Terminó la lectura. Sus manos que apretaban el poema seguían temblando, cuando levantó la vista y miró al público el silencio se rompió en mil aplausos, el niño imaginó que la ovación duraría para siempre. Su cara no podía dejar de sonreír y él no intentó hacerlo.

Mario era un niño inteligente, sabía que no tenía tanto dinero como otros compañeros de la escuela, ni siquiera tenía una bicicleta, sabía también que su casa no era grande y que sus zapatos nunca eran tan nuevos como a veces deseaba; sabía muy bien que su mamá trabajaba muchas muchísimas horas y que no podría estar con él siempre que leyera un poema; entendía que no tenía un papá a la mano,  y que no conocía a abuelos o tíos que lo consintieran (o por lo menos que cuidaran a la bebé), pero nada de eso le importaba porque un día lo entendió todo. Su casa tenía la mejor ventana del mundo porque si salía por allí podía cruzar el océano entero; a veces, encontraba personas que lo ayudaban tanto como habría hecho un tío favorito, justo como aquel maestro de español que le enseñó la música de las palabras. Y lo más importante de todo, el trabajo de mamá quedaba al sur de la ciudad y su primaria al norte, ella caminaba con él cada mañana aunque luego tuviera que volver por el camino para ir al trabajo; ella siempre le decía la verdad y le hacía saber lo orgullosa que se sentía. Pero no sólo eran las palabras, Mario veía en los ojos de su madre las verdades de las que hablaba.
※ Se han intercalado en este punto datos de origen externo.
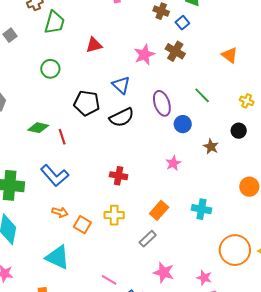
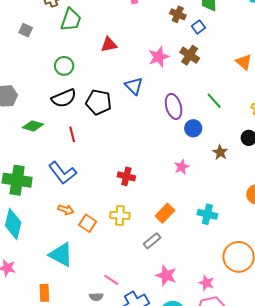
gray square: (10, 35) -> (26, 30), turned -32
black semicircle: (122, 117) -> (64, 98), moved
green diamond: (38, 128) -> (33, 126), moved

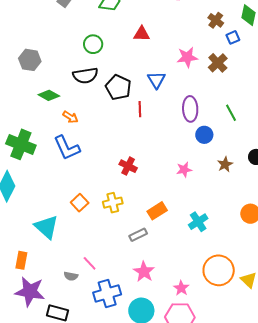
red line: (72, 134) -> (140, 109), moved
orange arrow: (66, 210) -> (70, 117), moved
cyan cross: (207, 214) -> (198, 222), turned 30
yellow cross: (120, 215) -> (113, 203), turned -30

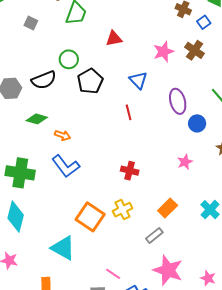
black semicircle: (85, 76) -> (44, 80), moved
black pentagon: (118, 87) -> (90, 81), moved, turned 30
orange square: (80, 203) -> (90, 217), size x1.6
pink star: (144, 272) -> (168, 270), size x1.4

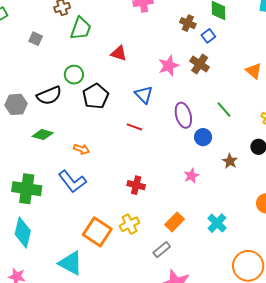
red triangle: (114, 39) -> (119, 53), turned 30
red line: (129, 112) -> (134, 127), turned -56
orange arrow: (63, 135) -> (82, 149), moved

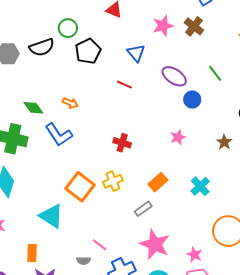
purple ellipse: (183, 115) -> (174, 76), turned -45
green diamond: (43, 135) -> (33, 108), moved, turned 35
brown star: (230, 161) -> (224, 142), moved

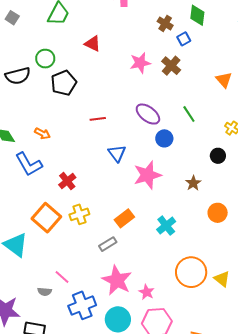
blue triangle: (136, 53) -> (117, 153), moved
red line: (124, 85) -> (98, 119), turned -35
pink star: (178, 137) -> (147, 175), size x1.8
red cross: (122, 143) -> (67, 181), moved, turned 30
pink star: (194, 255) -> (147, 292), moved

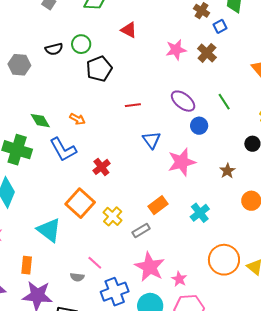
black semicircle: (18, 76) -> (54, 49), moved, size x0.7
yellow cross: (79, 214) -> (113, 216), moved, turned -30

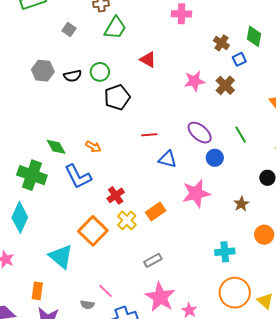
gray hexagon: (19, 65) -> (43, 71), moved
blue triangle: (152, 140) -> (168, 159), moved, turned -42
orange rectangle: (158, 205) -> (156, 211), moved
cyan cross: (200, 213) -> (225, 252), moved, turned 30
yellow cross: (113, 216) -> (127, 220), moved

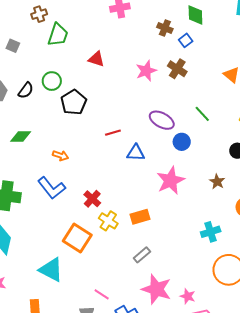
black semicircle: (73, 76) -> (26, 90), turned -30
green diamond: (56, 147) -> (21, 136), moved, turned -50
orange rectangle: (156, 211) -> (140, 217), moved, turned 30

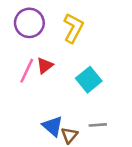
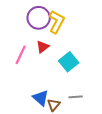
purple circle: (29, 23) -> (39, 18), moved
red triangle: (45, 66) -> (43, 47), moved

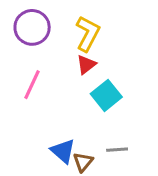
purple circle: (39, 18) -> (32, 27), moved
red triangle: (43, 47) -> (86, 65), moved

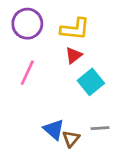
yellow L-shape: (88, 34) -> (75, 29), turned 68

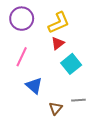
yellow L-shape: (75, 29) -> (59, 23), turned -30
blue triangle: (54, 129) -> (34, 86), moved

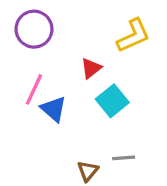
yellow L-shape: (59, 23) -> (133, 36), moved
blue triangle: (34, 86) -> (54, 109), moved

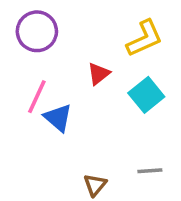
cyan square: (112, 101) -> (146, 95), moved
gray line: (124, 158) -> (150, 171), moved

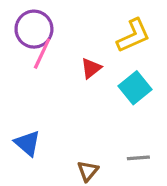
pink line: (37, 97) -> (42, 54), moved
blue triangle: (58, 118) -> (27, 143), moved

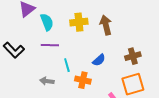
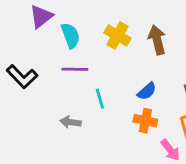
yellow cross: (79, 22) -> (117, 35), turned 36
orange cross: (83, 80) -> (145, 121), moved

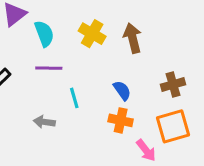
blue semicircle: (147, 91) -> (122, 90), turned -84

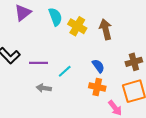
cyan semicircle: (44, 34) -> (55, 17), moved
purple line: (49, 68) -> (39, 63), moved
cyan line: (74, 98) -> (65, 71), turned 64

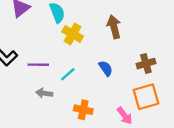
yellow cross: (77, 26) -> (73, 34), moved
orange cross: (97, 87) -> (83, 110), moved

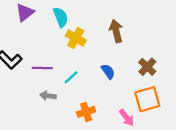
brown cross: (146, 64) -> (147, 67), turned -30
orange cross: (83, 110) -> (86, 112), turned -30

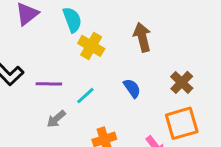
gray arrow: (48, 96) -> (56, 119), turned -49

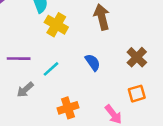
orange square: (182, 123) -> (137, 94), size x0.6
Antes de vivir los tres solos, Mario pensaba que no había otra manera de que su hermanita tuviera un papá, por eso soportaba los gritos. El día en que su mamá se enteró –enojada como nunca la había visto– dejó al papá de Meli. Y aquella vez, luego de abrazarlo, le explicó que nadie debía gritarle, ni hacerlo sentir mal. El día que Mario lo entendió se dio cuenta que estaba lleno de palabras y supo que tener una bicicleta, realmente no era lo más importante que podía tenerse en la vida.